Nei decenni a seguire, la contaminazione è invece con lo splatter, dove il binomio eros e thanatos viene portato all’esplicitazione più estrema. Ne rimane influenzato uno dei maestri del basso costo come George A. Romero, che dà il via con L’alba dei morti viventi (1978) al cosiddetto “new horror”. Si abbandonano le atmosfere gotiche per sbarcare nel contemporaneo e diventa importantissimo l’apporto di truccatori ed effettisti come Tom Savini.
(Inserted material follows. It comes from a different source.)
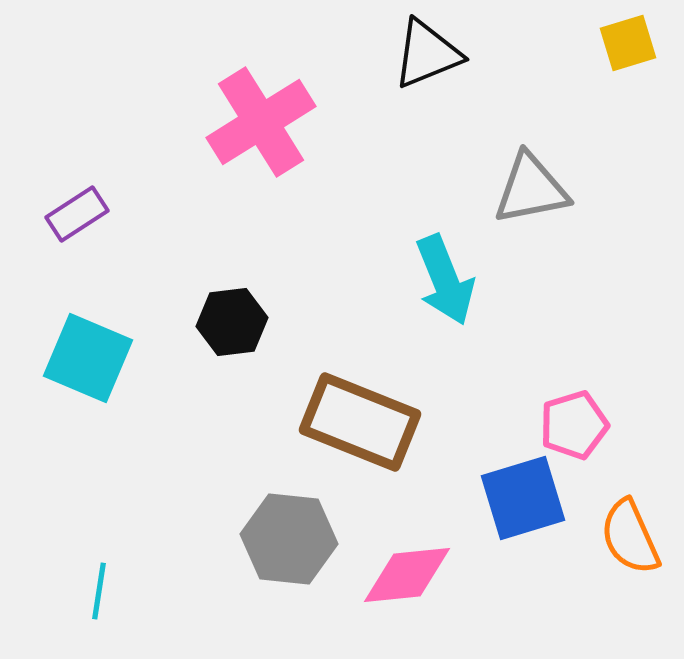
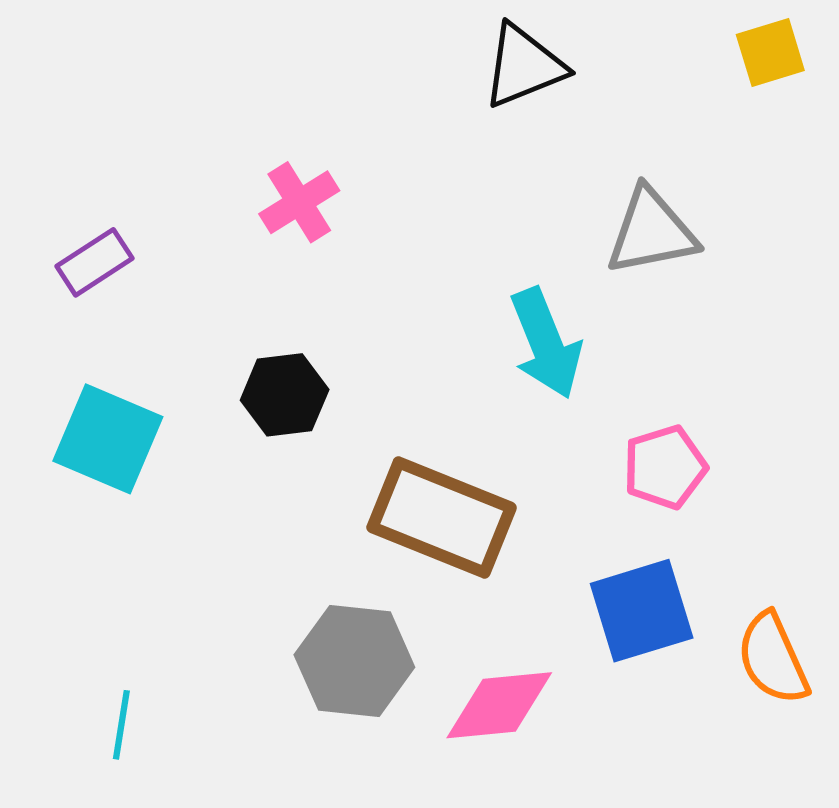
pink cross: (261, 122) -> (299, 202), moved, size x0.6
pink pentagon: (574, 425) -> (665, 467), moved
Altri grandi registi sono Wes Craven, John Carpenter, Sam Raimi, più i colleghi “prestati” al genere come David Cronenberg e Brian De Palma. La produzione di seguiti porta a saghe come Halloween, Nightmare e Venerdì 13, che danno fama ai rispettivi malvagi protagonisti Michael Myers, Freddy Krueger e Jason Voorhees.

Il successo del cinema horror sancisce la chiusura dello storico teatro parigino Grand Guignol, aperto nel 1897 e celebre per le rappresentazioni orrifiche – da cui, peraltro, il grande schermo ha pure preso spunto.

Contributo italiano

Il contributo italiano al genere si estende oltre i confini del Paese. Registi come Argento, Mario e Lamberto Bava o Lucio Fulci ottengono riconoscimento e successo internazionale. Oltre all’aspetto del soprannaturale e della paura, gli horror italiani hanno cercato di sviluppare anche un discorso più legato alla psicologia e, a tratti, al sociale. Poi, certo, c’è anche tanto trash.

J-Horror

Particolare è anche il J-Horror, l’horror giapponese, influenzato – e non potrebbe essere altrimenti – da una ricca tradizione millenaria. In estrema sintesi, i protagonisti sono soprattutto gli yurei, spiriti di persone morte all’improvviso o violentemente, che rimangono legati al mondo concreto. L’usanza di raccontarsi a turno storie spaventose (kaidan) risale al XVII secolo, poi le opere pittoriche e teatrali hanno dato un “volto” agli yurei. Altro argomento tipico dei film dell’orrore nipponici è la vendetta, cercata da altre identità spiritiche chiamate onryo – soprattutto donne maltrattate in vita.

yurei spirito giappone
Rappresentazione di uno Yurei

Fra trash e culto

L’horror si muove speso lungo la linea sottile che separa il trash dal culto, perché è facile che ricerchi l’estremo, graficamente o per contenuti – un nome per tutti, Dèmoni di Lamberto Bava, prodotto da Dario Argento, del 1985. Nelle varie epoche e parti del mondo è stato interpretato in maniera e stile diversi, filtrato dalla propria visione culturale. E forse è questo il motivo che ha portato a una (relativamente) recente rivalutazione dei B-movie di ogni genere, horror incluso.

Tutti, bene o male, abbiamo in qualche modo avuto a che fare con gli horror, per intrattenimento o per testare i propri limiti. In fondo esorcizzare la paura è un’esigenza vecchia quanto l’umanità.